Shreni is headquartered in Bengaluru, but their community leaders in different clusters in Tamil Nadu, Andhra Pradesh and Telangana. Shreni has a network of over 1500 workers, with secondary access to several thousand more from the informal sector. "Our members are spread over the south Indian states, in clusters such as Kallur, Shigli, Kamatagi, Guledgudda, Channapatna, Srikakulam, and Gadwal amongst others. From this network, we will identify 500 of the most vulnerable weaver and artisan families who will receive direct financial support to address their immediate needs such as food grains and medical supplies, as well as, to make credit and loan payments," says Anupamaa.

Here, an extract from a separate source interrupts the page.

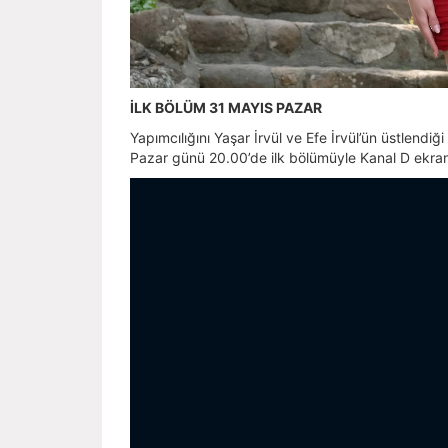
İLK BÖLÜM 31 MAYIS PAZAR
Yapımcılığını Yaşar İrvül ve Efe İrvül’ün üstlendi
Pazar günü 20.00’de ilk bölümüyle Kanal D ekranl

She says that the team at Shreni has been speaking to weavers and artisans for the past few weeks and found out that they need financial help more than anything else. "Most fundraisers are focused on providing aid in kind via food packages, care packages, medical kits, etc. However, despite payment moratoriums announced by the government, the need of the hour was to make direct funding available for distressed families to utilise as per their current socio-economic requirements. This is especially true for weavers and artisans, who have pending payments and loans from private moneylenders and traders, adding to the financial pressure they feel in the current atmosphere. We began this relief fund hoping to relieve some of this pressure by the direct transferring of a stipulated amount into their accounts for them to use as they seem fit. This also allows us to work remotely without disrupting social distancing guidelines on our end, as well for the beneficiaries," says the associate.
Shreni aims to raise Rs 15,00,000 (Rs 3000 x 500 families), for which they have set up a crowdfunding platform on Milaap. They began dispersing the funds late last week, around Friday, April 3. They had begun the process of collection from about March 20. "Since these weavers and artisans are a part of our network, we already have remote access to them through our online network and are currently collecting other details such as Aadhar and bank details. Then we directly transfer the funds. Some do not have bank accounts, their money is given to the respective community leaders who distribute cash while maintaining all the government regulations of social distancing. We follow up and also gather testimonials to keep a track of the funds correctly reaching the weavers and artisans," says Anupamaa.
She adds that if the crisis lingers, they might start another similar campaign later. However, she says that Shreni's main focus is to set up programmes and initiatives that will help these communities bring more stability to their lives in the long term. The Shreni Community Trust has been working with these communities for the past two years to provide them with sustainable livelihoods with the help of training programmes and networking opportunities.